[What is expected]
From the entries below, reproduce exactly the lines from the one with "24/7, 365 Tage im Jahr" through the one with "Haber Arşivi", both included, without images.

[Material provided]

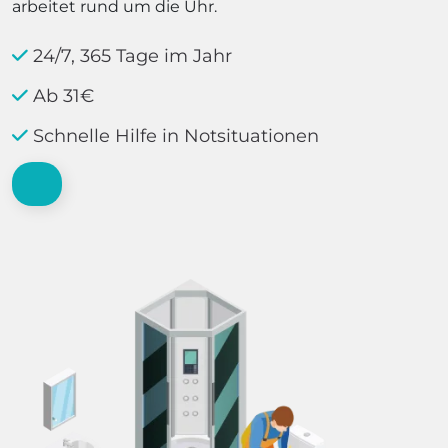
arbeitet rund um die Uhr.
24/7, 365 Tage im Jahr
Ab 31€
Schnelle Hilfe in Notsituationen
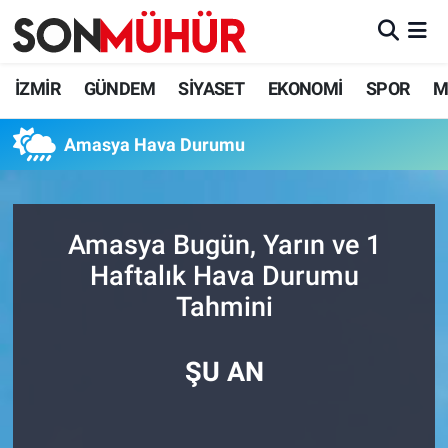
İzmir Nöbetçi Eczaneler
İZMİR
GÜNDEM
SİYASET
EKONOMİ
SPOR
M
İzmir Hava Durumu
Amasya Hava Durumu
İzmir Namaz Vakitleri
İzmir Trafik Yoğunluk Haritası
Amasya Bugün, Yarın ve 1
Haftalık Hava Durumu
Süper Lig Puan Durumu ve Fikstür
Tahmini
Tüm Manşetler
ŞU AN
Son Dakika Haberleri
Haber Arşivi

---

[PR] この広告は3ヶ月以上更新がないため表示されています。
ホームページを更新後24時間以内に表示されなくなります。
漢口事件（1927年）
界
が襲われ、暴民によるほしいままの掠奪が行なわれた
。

...

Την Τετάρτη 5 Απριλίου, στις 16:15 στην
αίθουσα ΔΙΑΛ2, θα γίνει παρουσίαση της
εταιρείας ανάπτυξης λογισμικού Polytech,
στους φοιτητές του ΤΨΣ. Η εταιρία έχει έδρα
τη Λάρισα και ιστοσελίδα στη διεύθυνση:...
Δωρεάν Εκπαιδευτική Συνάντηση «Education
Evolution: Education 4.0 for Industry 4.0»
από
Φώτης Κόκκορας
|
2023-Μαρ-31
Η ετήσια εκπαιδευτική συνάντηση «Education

[Answer]
24/7, 365 Tage im Jahr
Ab 31€
Schnelle Hilfe in Notsituationen
İzmir Nöbetçi Eczaneler
İZMİR
GÜNDEM
SİYASET
EKONOMİ
SPOR
M
İzmir Hava Durumu
Amasya Hava Durumu
İzmir Namaz Vakitleri
İzmir Trafik Yoğunluk Haritası
Amasya Bugün, Yarın ve 1
Haftalık Hava Durumu
Süper Lig Puan Durumu ve Fikstür
Tahmini
Tüm Manşetler
ŞU AN
Son Dakika Haberleri
Haber Arşivi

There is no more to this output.